Bien communiquer, c’est avant tout bien comprendre son client, actuel ou en devenir. C’est sur cela qu’une entreprise ou une marque bâtit son positionnement, sa promesse, ses messages, la tonalité de sa communication. Tout ce qui sert à créer la « préférence de marque », ce lien émotionnel qui va guider le choix du consommateur, au-delà des critères rationnels de l’offre, du prix ou de la localisation de la marque ou de l’enseigne. Mais comment comprendre et surtout anticiper les attentes et envies des Français, dans un monde qui paraît si chaotique ?

Guillaume ALLILAIRE

Guillaume ALLILAIRE © Louis PIQUEMIL - Echos Judiciaires Girondins

Le monde actuel semble tâtonner dans un brouillard constant, ne pas donner de cap clair. Peut-être sommes-nous à un tournant, à une nouvelle définition de la société ? La fin d’une ère et une autre qui tarde à s’articuler. C’est ce que pense en tout cas le sociologue Michel Mafessoli quand il écrit dans son ouvrage, Le temps des peurs : « Entre des époques, il y a des périodes qui durent quelques décennies – c’est ce que nous vivons actuellement – périodes quelque peu crépusculaires, où l’on pressent les valeurs qui sont en train de disparaître et où l’on se contente de balbutier sur ce qui est en train de naître ».

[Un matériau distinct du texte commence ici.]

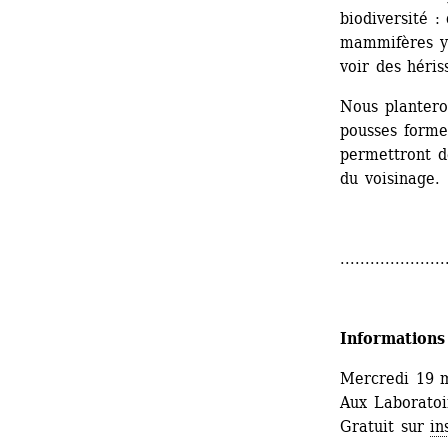
biodiversité :
mammifères y 
voir des héris
Nous plantero
pousses formen
permettront de
du voisinage.
.....................
Informations
Mercredi 19 
Aux Laboratoir
Gratuit sur 
in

Ne pas confondre faits et croyances

Mais loin du « temps sociologique », il y a le temps, bien plus rapide, du business. Pour avoir une vision opérationnelle, activable dans les décisions de communication du quotidien, il faut savoir ne pas se précipiter, prendre du recul et arriver à distinguer ce qui relève de l’épiphénomène, d’une bulle de croyances et de comportements qui va éclater rapidement, de ce qui est structurel, ou du moins avec une durée de vie assez longue pour être pris en compte dans l’élaboration de sa stratégie de communication. Pour cela, il est possible de se baser sur des éléments objectifs, chiffrés, en croisant différentes études et panels ou en réalisant ses propres sondages et interviews. Car il est facile d’apposer une vision tronquée ou déformée au monde qui nous entoure. « Nous ne voyons pas le monde tel qu’il est, mais tel que nous sommes », disait Anaïs Nin.

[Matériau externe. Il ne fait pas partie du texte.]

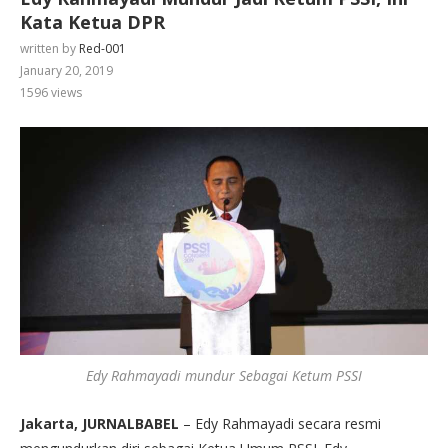
Kata Ketua DPR
written by
Red-001
January 20, 2019
1596
views
Edy Rahmayadi mundur Sebagai Ketum PSSI
Jakarta, JURNALBABEL
– Edy Rahmayadi secara resmi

Le planning stratégique sert justement à objectiver les réflexions. Il est à la croisée des données démographiques, sociologiques, comportementales, de consommation… pour dessiner le portrait-robot le plus fiable possible de la cible qui intéresse une entreprise, en prenant en compte sa localisation, son âge, son genre, ses revenus, son attitude, ses croyances et ses comportements…

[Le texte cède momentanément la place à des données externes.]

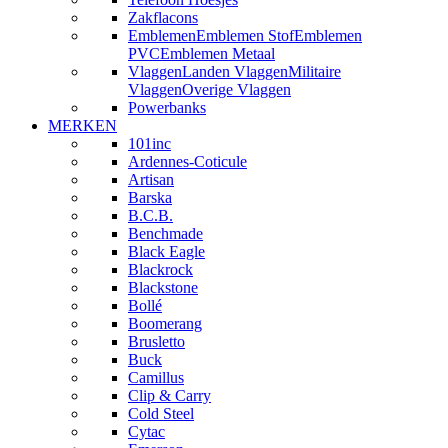
Zakflacons
Emblemen
Emblemen Stof
Emblemen
PVC
Emblemen Metaal
Vlaggen
Landen Vlaggen
Militaire
Vlaggen
Overige Vlaggen
Powerbanks
MERKEN
101inc
Ardennes-Coticule
Artisan
Barska
B.C.B.
Benchmade
Black Eagle
Blackrock
Blackstone
Bollé
Boomerang
Brusletto
Buck
Camillus
Clip & Carry
Cold Steel
Cytac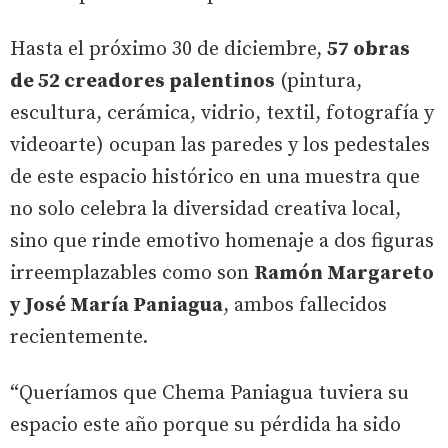
Hasta el próximo 30 de diciembre,
57 obras
de 52 creadores palentinos
(pintura,
escultura, cerámica, vidrio, textil, fotografía y
videoarte) ocupan las paredes y los pedestales
de este espacio histórico en una muestra que
no solo celebra la diversidad creativa local,
sino que rinde emotivo homenaje a dos figuras
irreemplazables como son
Ramón Margareto
y José María Paniagua
, ambos fallecidos
recientemente.
“Queríamos que Chema Paniagua tuviera su
espacio este año porque su pérdida ha sido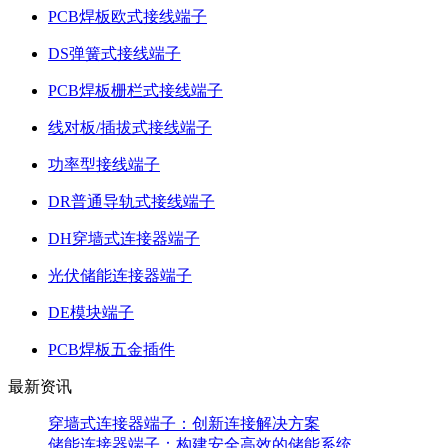
PCB焊板欧式接线端子
DS弹簧式接线端子
PCB焊板栅栏式接线端子
线对板/插拔式接线端子
功率型接线端子
DR普通导轨式接线端子
DH穿墙式连接器端子
光伏储能连接器端子
DE模块端子
PCB焊板五金插件
最新资讯
穿墙式连接器端子：创新连接解决方案
储能连接器端子：构建安全高效的储能系统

Les Français en dépression ?

Si l’on prend la population française dans son ensemble, que peut-on dire de nos concitoyens aujourd’hui ? Avant tout, que leur situation est fragile. L’inflation reste leur préoccupation principale1, et a des répercussions réelles dans leur vie quotidienne. Ainsi, 92 % des consommateurs déclarent avoir subi une diminution de leur pouvoir d’achat durant les derniers mois2, et 38 % de la population avouent que leurs comptes ont plus souvent dans le rouge au cours de l’année écoulée3. Cette fragilité met une partie de la population sur un fil dangereux, les poussant dans la spirale de la précarité. Si 15 % déclarent sauter régulièrement des repas4, ce sont 11 % qui confessent qu’il leur arrive même de chercher dans les bennes des supermarchés pour récupérer les invendus5. Chiffre effrayant et sans doute sous-estimé, car on peut penser que tous ceux qui le font n’ont pas osé l’avouer en répondant aux sondeurs.

Et cela ne s’arrête pas là. La succession de crises que le monde traverse depuis 2008, et qui peut être vue comme une crise permanente, ou « permacrise », a, elle aussi, un impact sur les Français. Un impact surtout sur leur moral et leur vision du monde. Ils sont inquiets avant tout, à la fois pour eux et pour la société qui les entoure. 81 % disent se faire du souci pour l’avenir de leurs enfants, un chiffre qui a augmenté de 9 points depuis 20206. Les Français donnent l’impression de ne plus avoir confiance en rien et en personne. 82 % d’entre eux ont le sentiment d’habiter dans une France en déclin, +7 points par rapport à 2022, un score au plus haut depuis 2016. Pire, pour 34 % ce déclin apparaît comme irréversible, un score qui n’a jamais été aussi élevé depuis qu’on a commencé à leur poser cette question, il y a plus de 10 ans7.

Ils en viennent même à interroger les interactions sociales, 85 % pensant que les relations humaines sont d’un moindre réconfort que celles entretenues avec leurs animaux de compagnie8, et à appeler de leurs vœux une autre société, quitte à revenir en arrière. 73 % se déclarent ainsi d’accord sur le fait que « en France, c’était mieux avant », un chiffre au plus haut depuis 20159.

 

La résistance de l’optimisme

Et cette litanie de sondages désespérants pourrait continuer. Alors, vit-on une crise profonde, où le pessimisme règne-t-il en maître absolu ? Et bien, malgré le tableau dressé par ces données, pas du tout. Le risque de se méprendre est réel et peut entraîner un repli ou une communication très défensive. La réalité est tout autre.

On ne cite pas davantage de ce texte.